The criticism of Governor Abbott’s decision was particularly egregious because, in many cases, those offering it have handled the pandemic with worse results. Governor Newsom’s California shed about 70,000 jobs in January, and the governor is likely facing a recall. Former Minnesota senator Al Franken took to Twitter to mock Abbott’s move; a month later, his home state has a higher rate of new cases per 100,000 residents than Texas despite the former’s restrictions.

Proponents of the mask requirement have said that the only reason cases are declining is because major metropolitan areas such as Austin and Houston still require masks. But doesn’t that validate Abbott’s decision even more thoroughly? If cities can design local solutions that address the issue, why should the state have a heavy hand, too? Why punish smaller municipalities with forced policies that make sense in San Antonio but not in San Gabriel?

Many on the political left prefer to talk about lockdowns as if they are the only reasonable response to the pandemic, a simple solution that’s merely a barometer of willpower and responsibility. Just wear a mask! Avoid going outside! Must you be so selfish?! To them, Governor Abbott’s decision is childish and political, playing “own the libs” with people’s lives.

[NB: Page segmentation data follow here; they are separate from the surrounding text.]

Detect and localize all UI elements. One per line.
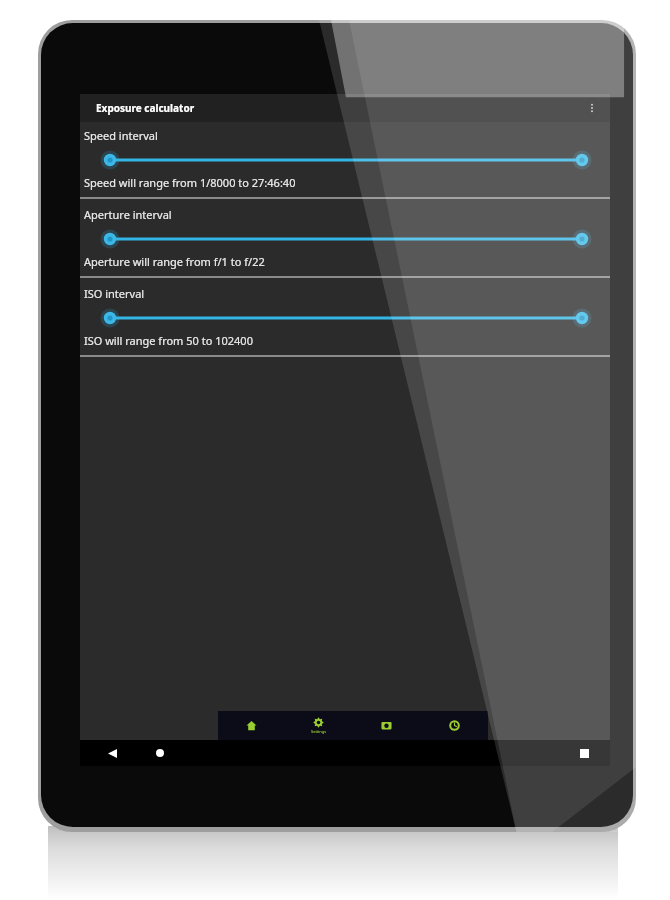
button[interactable]: ISO interval: [80, 280, 610, 359]
button[interactable]: Recent apps: [574, 743, 594, 763]
staticText: Settings: [311, 729, 327, 734]
button[interactable]: Settings: [285, 711, 352, 740]
button[interactable]: Aperture interval: [80, 201, 610, 280]
staticText: Speed interval: [84, 128, 158, 143]
staticText: ISO interval: [84, 286, 145, 301]
staticText: Speed will range from 1/8000 to 27:46:40: [84, 175, 296, 190]
staticText: Aperture will range from f/1 to f/22: [84, 254, 265, 269]
button[interactable]: Info: [420, 711, 488, 740]
staticText: Aperture interval: [84, 207, 172, 222]
staticText: ISO will range from 50 to 102400: [84, 333, 253, 348]
staticText: Exposure calculator: [96, 101, 195, 115]
button[interactable]: Home: [218, 711, 285, 740]
button[interactable]: Camera: [352, 711, 420, 740]
button[interactable]: Speed interval: [80, 122, 610, 201]
button[interactable]: More options: [582, 98, 602, 118]
button[interactable]: Home: [150, 743, 170, 763]
button[interactable]: Back: [102, 743, 122, 763]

But we’ve learned along the way that this simply isn’t true. Lockdowns have enormous consequences, from mental health and youth suicide to physical health and economic devastation. Whether one side of the political aisle chooses to ignore these consequences doesn’t make them any less real. Not only has Governor Abbott’s decision not led to the promises of viral doom, but it has also (by design) addressed these overlooked problems of the pandemic as well.

What the realization of Texas’s handling of the virus over the past month should engender in all of us is a spirit of humility — a recognition that, just maybe, we don’t have all the answers.